States and cities will never fully displace nations in the global fight against climate change, but they are the laboratories for policy innovations which are then adopted at the federal and even international level. Moreover, their regulatory changes impact industry and manufacturing, As an example, auto emission standards in California, the largest auto market in the United States, will drive the entire industry to change, resulting in lower emitting cars throughout the entire nation.
COP21 will also address the question of adaptation. In the United States, as in France, Germany and other developed countries, sound adaptation planning and the capabilities to implement these plans are in place; but it is crucial that developing countries not only reduce emissions, but also increase their capacity to adapt to the impacts of climate change. Therefore the United States is not only pursuing ambitious reductions in our carbon emissions at home; we are also committed to ensuring a strong, ongoing program of financial and technical support to help developing countries identify and secure clean technology. The science tells us we can only succeed in combating climate change if we are joined in this effort by every nation. We will do our part to avoid the North-South divide that has hampered past climate summits by helping developing nations to do their part; and this was a major component of the messages delivered by Chancellor Merkel and President Hollande at the Petersburg Conference here in Berlin last May.
Pursuing cleaner, more efficient energy is the only way that nations around the world can build the kind of economies that will thrive for decades to come. And this is an all-important requirement for Paris. The agreement needs to be fair and relevant to a dynamic and evolving world. Addressing climate change is only possible with a strategy that transcends borders, sectors, and levels of government.

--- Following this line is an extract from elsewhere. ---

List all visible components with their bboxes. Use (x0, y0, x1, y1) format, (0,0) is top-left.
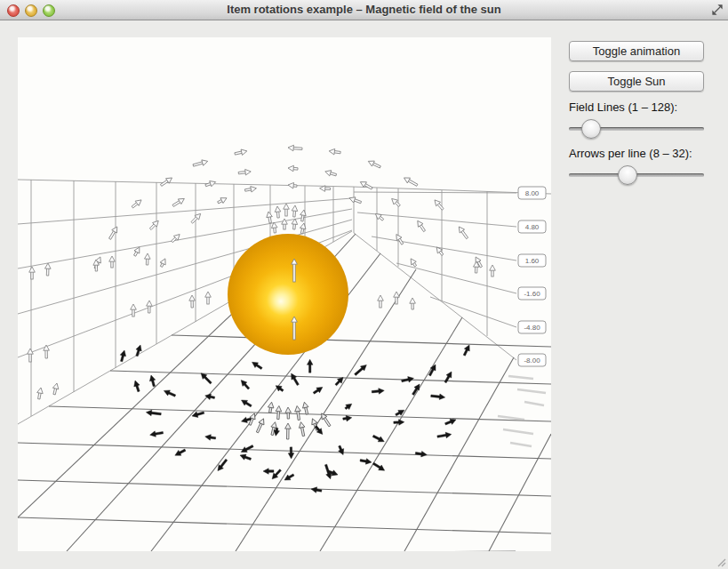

Obviously, the industrialized countries must play a major role in bringing about a clean energy future. From the days of the Industrial Revolution through the last century, they created the basic template for the problem; but this does not mean that other countries should repeat the mistakes of the past. They have the opportunity to leapfrog over old technologies. Today, almost two-thirds of global emissions come from developing nations. Anything less than a global solution will not work.
We’re at an inflection point – a moment where consensus is building, and 30 years of foot-dragging can be replaced by a sprint to a low-carbon future. After two decades of negotiations, Paris is our best opportunity to shift our approach toward climate change permanently and to embrace cooperative solutions to a truly global problem.
Reaching a new agreement in Paris would be an historic step. The question, again, is whether we can summon the collective resolve to tackle this shared threat and establish, for the first time, an ambitious, durable climate regime, that would send a potent signal to the markets and civil society that the nations of the world have determined that there is no going back. It will be only the beginning of a long process, but we need the commitment that an ambitious, achievable, and enforceable deal represents. It is within our reach. And it is in that spirit that the U.S. delegation will be heading to Paris.